«Nella mattinata di oggi è deceduto all’età di 94 anni Furio Colombo, assistito dalla moglie Alice e dalla figlia Daria». Questo il comunicato che la famiglia ha diffuso, dando notizia della scomparsa del giornalista. Valdostano, nato a Châtillon il 1° gennaio 1931, Colombo è stato uno degli uomini di punta della stampa italiana tra la seconda metà del ’900 e gli anni Duemila.
Dopo la laurea in giurisprudenza, conseguita all’Università degli Studi di Torino, scelse d’intraprendere la carriera giornalistica, muovendo i primi passi in Rai negli anni ’50, prendendo il tesserino come professionista nel 1967. Otto anni più tardi, nel 1975, firmerà per La Stampa l’ultima intervista rilasciata da Pier Paolo Pasolini prima del suo assassinio, il 2 novembre dello stesso anno.

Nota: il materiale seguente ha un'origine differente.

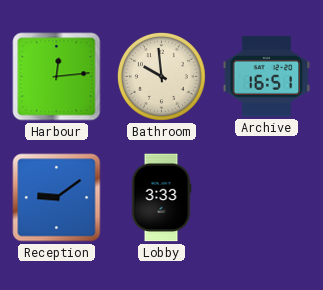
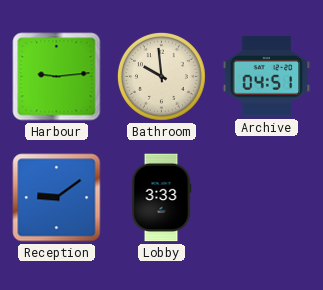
Harbour: 12:14 -> 9:14
Archive: 16:51 -> 04:51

Corrispondente dagli Stati Uniti per il quotidiano torinese, prima, e per La Repubblica, poi, di cui diventò editorialista di punta, la sua permanenza negli Usa, che hanno sempre rappresentato per Colombo un importante punto di riferimento culturale e politico, lo porterà a collaborare con una tra le più prestigiose testate americane, il New York Times, e a insegnare giornalismo presso la Columbia University di New York e l’Università della California – Berkeley. Ma è stato anche presidente di Fiat America negli anni '80 dimostrando anche qualità di manager.
Parallelamente all’attività giornalistica e manageriale, dal 1996 al 2001, Colombo si dedicò anche alla politica, sedendo tra le file del Partito Democratico della Sinistra (dal 1998 Democratici di Sinistra, ndr.) alla Camera dei Deputati durante la “stagione dell’Ulivo”, che vide susseguirsi a Palazzo Chigi tre esponenti del centrosinistra: Romano Prodi, Massimo D’Alema e Giuliano Amato.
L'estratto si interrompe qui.